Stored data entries
--------------------

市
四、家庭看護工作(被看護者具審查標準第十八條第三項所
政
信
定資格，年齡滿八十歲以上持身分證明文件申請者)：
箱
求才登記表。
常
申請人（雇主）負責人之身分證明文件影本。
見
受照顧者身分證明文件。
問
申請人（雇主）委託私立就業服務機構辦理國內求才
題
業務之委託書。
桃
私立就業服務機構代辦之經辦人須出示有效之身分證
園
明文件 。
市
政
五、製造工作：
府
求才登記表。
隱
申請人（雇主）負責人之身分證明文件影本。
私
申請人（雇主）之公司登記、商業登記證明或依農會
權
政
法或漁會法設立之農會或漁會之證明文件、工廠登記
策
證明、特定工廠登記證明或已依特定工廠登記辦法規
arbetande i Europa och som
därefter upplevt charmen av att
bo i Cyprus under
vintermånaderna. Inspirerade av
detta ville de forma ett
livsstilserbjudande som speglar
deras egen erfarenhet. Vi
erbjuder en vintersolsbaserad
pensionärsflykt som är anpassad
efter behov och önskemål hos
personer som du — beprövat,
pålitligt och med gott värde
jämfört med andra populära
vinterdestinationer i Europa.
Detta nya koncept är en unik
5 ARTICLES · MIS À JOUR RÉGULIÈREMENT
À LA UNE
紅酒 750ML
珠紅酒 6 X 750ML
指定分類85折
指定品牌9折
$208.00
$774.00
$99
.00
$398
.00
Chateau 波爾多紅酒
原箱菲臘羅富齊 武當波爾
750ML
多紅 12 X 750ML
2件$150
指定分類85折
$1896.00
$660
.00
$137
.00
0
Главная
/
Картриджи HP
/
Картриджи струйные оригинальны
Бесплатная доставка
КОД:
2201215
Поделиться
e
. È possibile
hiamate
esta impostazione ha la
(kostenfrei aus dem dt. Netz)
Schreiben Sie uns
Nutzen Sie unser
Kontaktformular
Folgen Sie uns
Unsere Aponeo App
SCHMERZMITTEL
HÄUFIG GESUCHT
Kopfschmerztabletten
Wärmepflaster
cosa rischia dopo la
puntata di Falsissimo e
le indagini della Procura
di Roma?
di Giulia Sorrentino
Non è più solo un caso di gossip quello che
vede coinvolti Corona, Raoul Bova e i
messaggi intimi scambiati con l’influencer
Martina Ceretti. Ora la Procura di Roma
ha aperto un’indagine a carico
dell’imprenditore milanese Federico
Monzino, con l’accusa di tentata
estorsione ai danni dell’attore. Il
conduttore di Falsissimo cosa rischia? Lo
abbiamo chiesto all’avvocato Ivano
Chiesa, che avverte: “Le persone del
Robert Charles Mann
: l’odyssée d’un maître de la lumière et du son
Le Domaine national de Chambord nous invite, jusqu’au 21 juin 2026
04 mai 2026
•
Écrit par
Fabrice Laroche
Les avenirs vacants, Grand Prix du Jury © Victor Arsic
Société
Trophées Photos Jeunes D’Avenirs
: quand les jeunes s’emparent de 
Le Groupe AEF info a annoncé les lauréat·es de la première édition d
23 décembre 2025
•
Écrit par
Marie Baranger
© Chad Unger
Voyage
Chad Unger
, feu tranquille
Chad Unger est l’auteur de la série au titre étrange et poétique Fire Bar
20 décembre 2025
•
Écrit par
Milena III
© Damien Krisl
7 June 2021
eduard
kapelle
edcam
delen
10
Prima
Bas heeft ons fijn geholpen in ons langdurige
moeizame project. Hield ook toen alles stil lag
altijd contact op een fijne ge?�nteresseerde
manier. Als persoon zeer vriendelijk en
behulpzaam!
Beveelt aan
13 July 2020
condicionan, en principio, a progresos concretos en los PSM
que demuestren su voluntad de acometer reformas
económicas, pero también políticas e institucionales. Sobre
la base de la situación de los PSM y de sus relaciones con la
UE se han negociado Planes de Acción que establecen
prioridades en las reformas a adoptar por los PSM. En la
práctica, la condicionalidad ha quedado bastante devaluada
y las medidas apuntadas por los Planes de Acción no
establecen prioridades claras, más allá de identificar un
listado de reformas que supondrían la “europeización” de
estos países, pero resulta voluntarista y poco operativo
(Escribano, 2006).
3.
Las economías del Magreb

--------------------

TASK DETAILS = This exercise asks for an exact repeat of the lines from the one holding "prioridades en las" through the end of the data above.

ANSWER AREA =
prioridades en las reformas a adoptar por los PSM. En la
práctica, la condicionalidad ha quedado bastante devaluada
y las medidas apuntadas por los Planes de Acción no
establecen prioridades claras, más allá de identificar un
listado de reformas que supondrían la “europeización” de
estos países, pero resulta voluntarista y poco operativo
(Escribano, 2006).
3.
Las economías del Magreb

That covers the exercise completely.